Er wußte aber, daß es jetzt zu Ende ist (S.203), allgemein gesagt: „Das ist nicht möglich“ (S.203). Und er denkt an seine Schwester: „Martine, auch sie, hatte sich getötet, nachdem sie ihren Mann getötet hat, als sie wahrnahm, daß alles, was sie als ihr Glück geglaubt hatte, auf Gemeinheit (saleté, Dreck) gebaut war.“ Auch fragt er, ob sein Vater, den man im Hafenbecken gefunden hatte, eines schönen Tages sich gesagt hat: „Das ist nicht möglich“, nämlich das Leben (S.207). „Daß es ihm nicht gelang, zu weinen, daß er mit sich immer debattierte in der Leere!“ (S.209)
Dieser Monolog ist der längste Diskurs über die „Leere“, die absolute, unabwendbare Sinnlosigkeit des Lebens, in Simenons Werk. Das Selbstgespräch ist allenfalls zu vergleichen mit der schonungslosen Lebensbilanz der Romanfigur in Das Fenster der Rouets (1942) oder mit der Gewissenserforschung eines Sterbenden in Die grünen Fensterläden (1953), die Reflexionen eines Schauspielers, der nicht die richtigen Worte findet, um zu sagen, was er eigentlich gewollt hat (cf.
, Leidenschaft im Werk Simenons, S.141; 213).
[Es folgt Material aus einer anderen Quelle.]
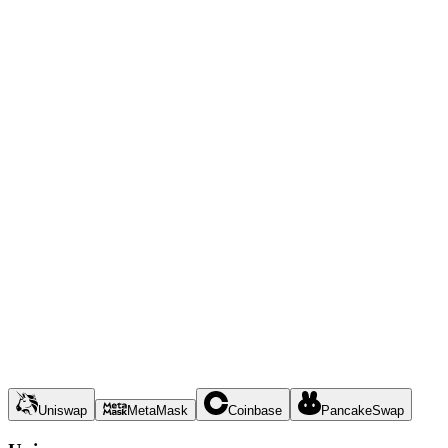
Uniswap
MetaMask
Coinbase
PancakeSwap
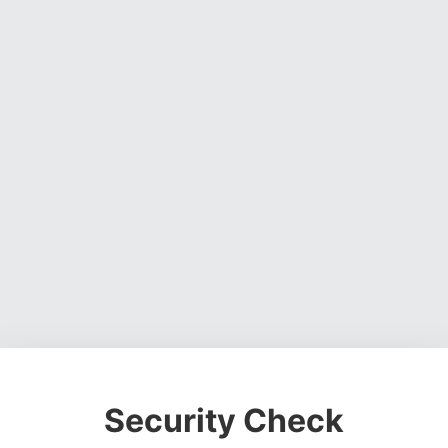
Security Check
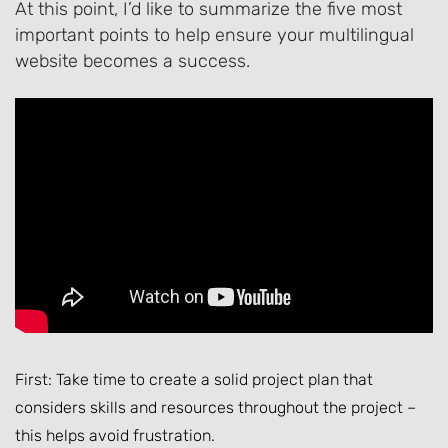
At this point, I’d like to summarize the five most
important points to help ensure your multilingual
website becomes a success.
First: Take time to create a solid project plan that
considers skills and resources throughout the project –
this helps avoid frustration.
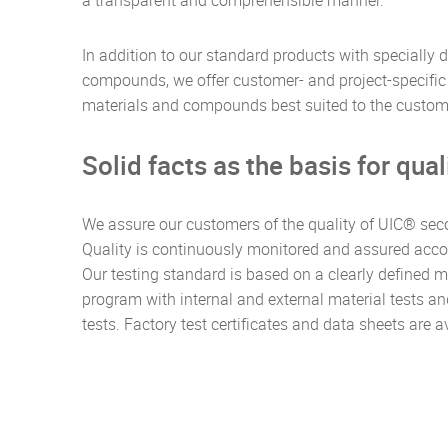
a transparent and comprehensible manner.
In addition to our standard products with specially
compounds, we offer customer- and project-specific 
materials and compounds best suited to the custome
Solid facts as the basis for qual
We assure our customers of the quality of UIC® sec
Quality is continuously monitored and assured acco
Our testing standard is based on a clearly defined m
program with internal and external material tests a
tests. Factory test certificates and data sheets are 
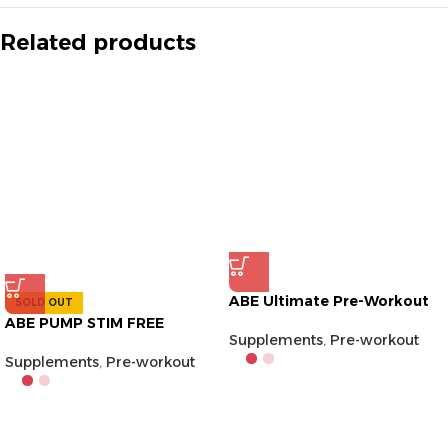
Related products
ABE Ultimate Pre-Workout
SOLD OUT
ABE PUMP STIM FREE
Supplements
,
Pre-workout
Supplements
,
Pre-workout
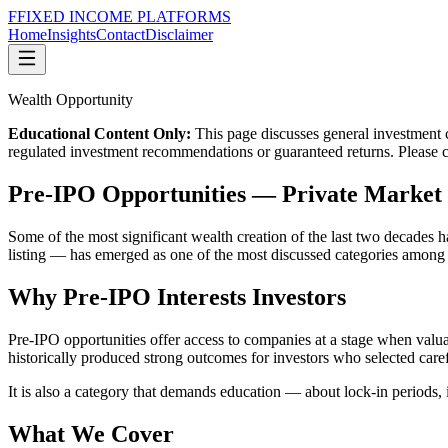
F
FIXED INCOME
PLATFORMS
Home
Insights
Contact
Disclaimer
Wealth Opportunity
Educational Content Only:
This page discusses general investment co
regulated investment recommendations or guaranteed returns. Please con
Pre-IPO Opportunities
—
Private Market 
Some of the most significant wealth creation of the last two decades h
listing — has emerged as one of the most discussed categories among
Why Pre-IPO Interests Investors
Pre-IPO opportunities offer access to companies at a stage when valuati
historically produced strong outcomes for investors who selected caref
It is also a category that demands education — about lock-in periods, 
What We Cover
Es sind drei mit radikaler Aufrichtigkeit durchgeführte Selbstbesinnungen am Ende des Lebens, sozusagen letzte Worte par excellence, sie bilden den existentiellen und literarischen Kontrast zu jenem berühmten Passus in Die Glocken von Bicêtre, wo das Erwachen eines Menschen, die Wiederkehr des Bewußtseins meisterhaft geschildert wird, ein Höhepunkt im Werk Simenons (cf.
, Simenons traurige Geschichten, S.147f.).
Schließlich noch ein Wort über den landschaftlichen und malerischen Rahmen, in dem das Geschehen stattfindet. Simenon schildert bevorzugt Phänomene des Lichts, Farben, die das ganze Spektrum umfaßen. So der Anblick, der sich Donadieu vom Fenster aus bietet: „Es waren nicht die Einzelheiten, die er sah. Es war ein ganzes Universum, ein ungewöhnlicheres Universum als das, das er geträumt hatte, ein Universum rosa und blau, grün und golden, mit Tönen, die keinen Namen haben, wie jene, die man bei gewissen Perlmutter sieht.“ (S.55). Andernorts vergleicht er das Aussehen der tropischen Nacht mit der „Dekoration einer Oper“ (S.102). Zweifellos wurden diese Schilderungen durch die Faszination angeregt, die Tahiti auf die Künstler ausübte. Gauguin wird namentlich erwähnt und Isnard kam hierher, weil er selbst Maler war (S.91).
Im übrigen aber ist Touriste de bananes kein Landschaftsroman, sondern ein Gesellschaftsroman, eine doppelte Desillusion schildernd, die zu der Landschaft im stärksten Gegensatz steht.